Supplied data:

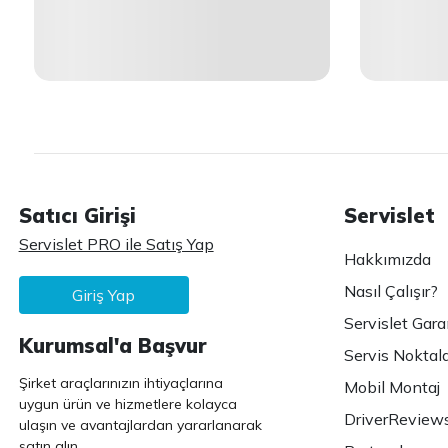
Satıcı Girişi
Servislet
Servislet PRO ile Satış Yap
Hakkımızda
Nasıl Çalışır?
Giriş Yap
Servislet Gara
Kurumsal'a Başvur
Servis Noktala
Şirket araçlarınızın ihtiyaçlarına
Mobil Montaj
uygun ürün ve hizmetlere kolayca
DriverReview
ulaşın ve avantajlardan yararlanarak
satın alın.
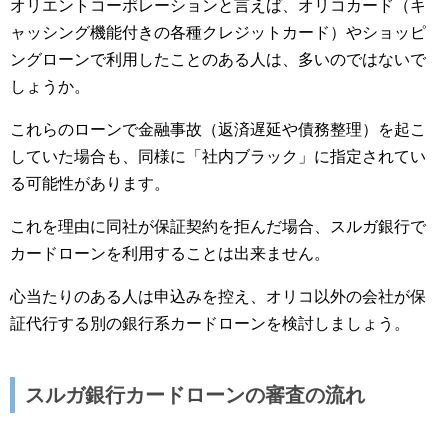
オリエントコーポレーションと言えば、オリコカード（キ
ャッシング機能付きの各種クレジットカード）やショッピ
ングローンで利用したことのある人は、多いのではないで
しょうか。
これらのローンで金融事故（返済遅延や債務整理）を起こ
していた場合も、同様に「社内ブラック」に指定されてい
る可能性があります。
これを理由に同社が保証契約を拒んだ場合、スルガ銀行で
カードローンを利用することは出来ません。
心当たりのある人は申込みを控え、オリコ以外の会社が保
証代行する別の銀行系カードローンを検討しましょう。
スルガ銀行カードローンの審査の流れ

...

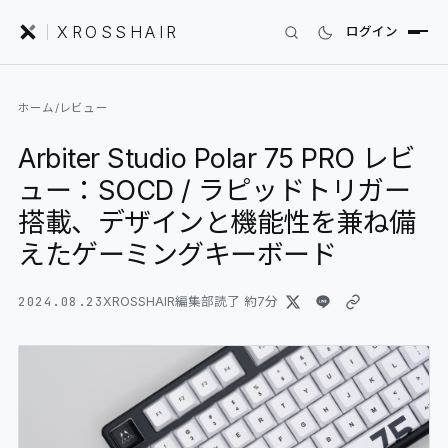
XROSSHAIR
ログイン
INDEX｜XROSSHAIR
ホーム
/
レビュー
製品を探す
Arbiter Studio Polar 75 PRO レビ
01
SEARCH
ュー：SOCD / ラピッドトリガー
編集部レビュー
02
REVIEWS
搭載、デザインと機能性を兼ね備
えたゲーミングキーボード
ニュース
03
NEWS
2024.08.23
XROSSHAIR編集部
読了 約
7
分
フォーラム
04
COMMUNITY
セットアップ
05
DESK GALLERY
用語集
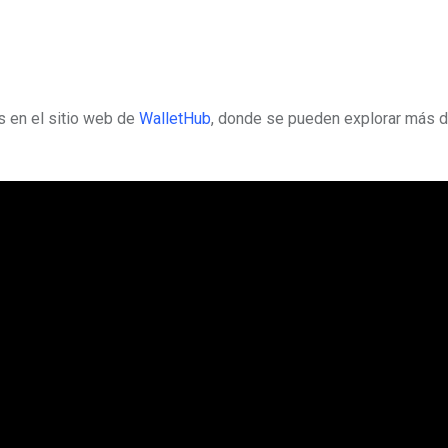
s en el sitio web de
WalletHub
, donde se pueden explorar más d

---

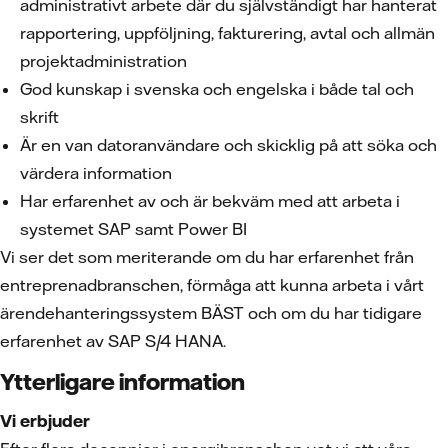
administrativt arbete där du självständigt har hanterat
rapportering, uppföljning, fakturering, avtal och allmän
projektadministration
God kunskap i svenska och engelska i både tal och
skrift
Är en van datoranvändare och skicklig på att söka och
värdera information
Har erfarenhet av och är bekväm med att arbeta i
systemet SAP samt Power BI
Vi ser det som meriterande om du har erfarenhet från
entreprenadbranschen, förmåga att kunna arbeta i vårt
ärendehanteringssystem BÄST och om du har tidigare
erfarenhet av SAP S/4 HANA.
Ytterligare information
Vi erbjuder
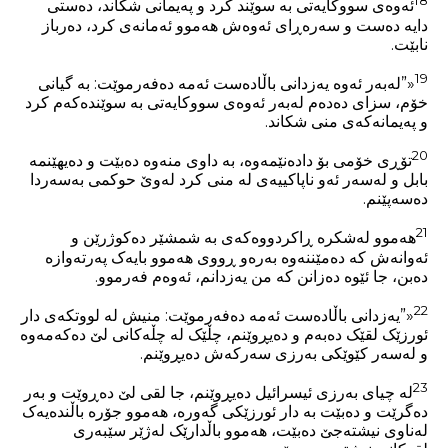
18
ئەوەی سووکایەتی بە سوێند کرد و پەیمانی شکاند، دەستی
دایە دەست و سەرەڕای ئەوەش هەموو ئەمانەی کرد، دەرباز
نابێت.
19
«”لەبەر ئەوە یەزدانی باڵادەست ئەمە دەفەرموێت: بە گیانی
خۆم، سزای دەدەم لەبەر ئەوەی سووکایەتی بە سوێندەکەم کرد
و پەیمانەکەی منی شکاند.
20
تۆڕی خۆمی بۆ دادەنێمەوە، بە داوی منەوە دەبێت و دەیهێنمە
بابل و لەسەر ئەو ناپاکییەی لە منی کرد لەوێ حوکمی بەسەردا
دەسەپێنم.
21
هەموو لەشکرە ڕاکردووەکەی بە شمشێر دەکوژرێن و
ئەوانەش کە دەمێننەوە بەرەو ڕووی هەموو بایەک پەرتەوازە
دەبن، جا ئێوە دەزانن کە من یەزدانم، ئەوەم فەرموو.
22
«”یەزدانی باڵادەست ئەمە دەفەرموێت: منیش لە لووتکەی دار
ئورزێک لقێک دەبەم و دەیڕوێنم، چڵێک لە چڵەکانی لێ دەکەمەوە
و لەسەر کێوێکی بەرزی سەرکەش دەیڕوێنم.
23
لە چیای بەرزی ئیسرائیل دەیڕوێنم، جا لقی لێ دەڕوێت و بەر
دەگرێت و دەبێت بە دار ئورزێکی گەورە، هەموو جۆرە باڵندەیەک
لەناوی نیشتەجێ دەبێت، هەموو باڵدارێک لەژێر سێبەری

Work order: The output is the stretch above from the line with "Satıcı Girişi" through the line with "スルガ銀行カードローンの審査の流れ", copied word for word with both ends kept and every picture dropped.

Result of the exercise:
Satıcı Girişi
Servislet
Servislet PRO ile Satış Yap
Hakkımızda
Nasıl Çalışır?
Giriş Yap
Servislet Gara
Kurumsal'a Başvur
Servis Noktala
Şirket araçlarınızın ihtiyaçlarına
Mobil Montaj
uygun ürün ve hizmetlere kolayca
DriverReview
ulaşın ve avantajlardan yararlanarak
satın alın.
オリエントコーポレーションと言えば、オリコカード（キ
ャッシング機能付きの各種クレジットカード）やショッピ
ングローンで利用したことのある人は、多いのではないで
しょうか。
これらのローンで金融事故（返済遅延や債務整理）を起こ
していた場合も、同様に「社内ブラック」に指定されてい
る可能性があります。
これを理由に同社が保証契約を拒んだ場合、スルガ銀行で
カードローンを利用することは出来ません。
心当たりのある人は申込みを控え、オリコ以外の会社が保
証代行する別の銀行系カードローンを検討しましょう。
スルガ銀行カードローンの審査の流れ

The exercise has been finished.